Widely Available in the USA
Organic Valley European Style Butter: Available at Whole Foods stores, this Organic Valley award-winning "Old World" butter has an exquisitely tart, nutty flavor and 84% butterfat. Excellent for eating and baking. The best widely available butter I've found, I use this for dinner parties if I do not have the Amish Walnut Creek butter.
Kerrygold: Available in most super markets, this may be your best option if you can't get any of the above. Grass-fed cow’s make this Irish butter taste silky and creamy and give it a rich, golden yellow color. Kerrygold salted butter is a good all-purpose, all-natural butter that could easily be your standard daily table butter. I always also keep their Garlic & Herb butter on hand for use on vegetables and potatoes. This variety contains a mixture of chives, parsley, garlic, fresh herbs and spices and is highly recommended as an addition to your standard butter supply.

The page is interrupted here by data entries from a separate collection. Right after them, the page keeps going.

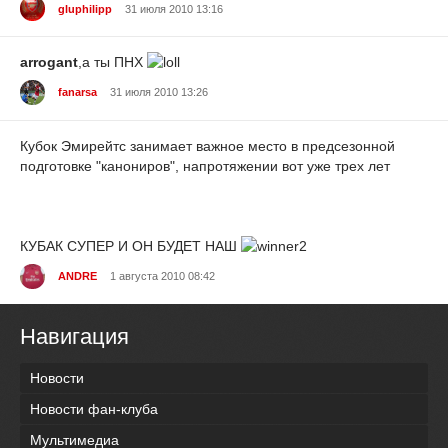
gluphilipp
31 июля 2010 13:16
arrogant
,а ты ПНХ
fanarsa
31 июля 2010 13:26
Кубок Эмирейтс занимает важное место в предсезонной
подготовке "канониров", напротяжении вот уже трех лет
КУБАК СУПЕР И ОН БУДЕТ НАШ
ANDRE
1 августа 2010 08:42
Навигация
Новости
Новости фан-клуба
Мультимедиа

President, is France's #1 butter and comes from Normandy. Noticeably more pale than Kerrygold, it still has a nice flavor with a very slight cultured tangy taste. A good second choice if you can't find Kerrygold, although it seems to have a higher moisture content than other brands.

1 comment:

  1. I do love good butter. A great new pizza place in Jersey city (yes, jersey city), Razza makes awesome bread and it's own butter from Amish cream. It is a course and absolutely amazing. I could have just had that. Per se does special butter too. I get mine from an Amish farmer from raw cream, It rocks my world.... I agree with everything you say~!!